WHAT IS BEING ASKED: Pictures aside, print all of the data below exactly as written.

DATA PROVIDED:
^^^^^^^^^^^^^^^^

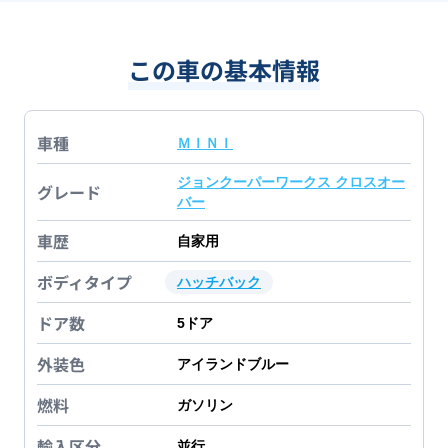
この車の基本情報
車種
ＭＩＮＩ
ジョンクーパーワークス クロスオー
グレード
バー
車歴
自家用
ボディタイプ
ハッチバック
ドア数
5
ドア
外装色
アイランドブルー
燃料
ガソリン
輸入区分
並行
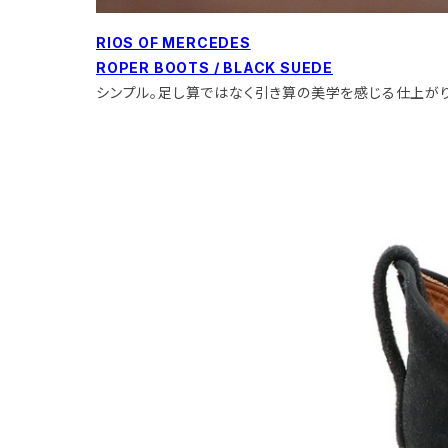
RIOS OF MERCEDES
ROPER BOOTS / BLACK SUEDE
シンプル。足し算ではなく引き算の美学を感じる仕上がり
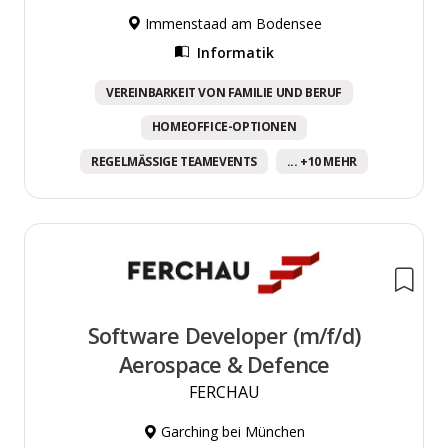
Immenstaad am Bodensee
Informatik
VEREINBARKEIT VON FAMILIE UND BERUF
HOMEOFFICE-OPTIONEN
REGELMÄSSIGE TEAMEVENTS
... +10 MEHR
Software Developer (m/f/d)
Aerospace & Defence
FERCHAU
Garching bei München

^^^^^^^^^^^^^^^^

EXERCISE OUTPUT:
この車の基本情報
車種
ＭＩＮＩ
ジョンクーパーワークス クロスオー
グレード
バー
車歴
自家用
ボディタイプ
ハッチバック
ドア数
5
ドア
外装色
アイランドブルー
燃料
ガソリン
輸入区分
並行
RIOS OF MERCEDES
ROPER BOOTS / BLACK SUEDE
シンプル。足し算ではなく引き算の美学を感じる仕上がり
Immenstaad am Bodensee
Informatik
VEREINBARKEIT VON FAMILIE UND BERUF
HOMEOFFICE-OPTIONEN
REGELMÄSSIGE TEAMEVENTS
... +10 MEHR
Software Developer (m/f/d)
Aerospace & Defence
FERCHAU
Garching bei München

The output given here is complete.